Customers aren’t likely to click beyond page 1 when looking for search results. This is why having good SEO for your small business is so important. Strategic SEO gets you onto page one and into the consumer’s mind.

If you keep appearing in a customer’s search results, then you will begin to build brand awareness.

 

2. Find new customers and increase traffic

SEO allows small businesses to reach a larger audience of people through optimisation of the website. It levels the playing field against bigger fish on the internet. When your SEO brings you to the front page, and the top search results, this exposes you to a wider audience and more customers.

The organic search results generated by SEO, i.e. those people who find you by typing a search query into Google, are where new customers come from.

What is cool about raising organic search wins is more visitors to your website. This can give you a higher page authority, which again is an SEO perk and will raise you in the SERP.

If your new customers have a great experience, they might just go tell their friends, or post about you on other websites, which starts to give you backlinks, and again, a higher page ranking for you.

Good news, don’t you think?

 

3. Staying Ahead of the Competition

When you optimise your site, it can surpass the sites of your competitors which may not be optimised. This can give you a competitive advantage.
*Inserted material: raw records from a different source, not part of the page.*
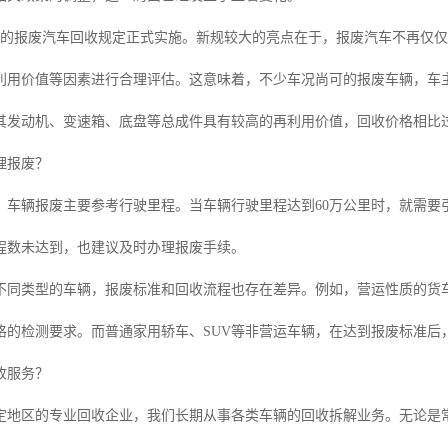
新的报废汽车回收规定正式实施。新规较大的亮点在于，报废汽车不再仅
利用价值等因素进行合理评估。这意味着，不少车况尚可的报废车辆，车
其发动机、变速箱、底盘等总成件具有较高的再利用价值，回收价格相比
理报废？
，车辆报废主要参考行驶里程。当车辆行驶里程达到60万公里时，就需要
程数未达到，也建议及时办理报废手续。
不同类型的车辆，报废标准和回收流程也存在差异。例如，营运性质的货
格的检测要求。而普通家用轿车、SUV等非营运车辆，在达到报废标准后
收服务？
定地区的专业回收企业，我们长期从事各类车辆的回收拆解业务。无论是常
Optimising your website, for image sizes, video links, and other content will give your page a faster load time. This can give your website a higher Page Authority, which can push you above your competition on SERP.

Updating your content regularly will help keep your nose out in front. A 1000 word blog per month could be all you need for that edge over your rivals.

 

4. User Experience

Creating a good user experience (UX) for people who visit your website is an essential part of SEO. The SEO game is no longer just about keywords and backlinks. It is also about how a person navigates to your website and around it, eating up all the content you have.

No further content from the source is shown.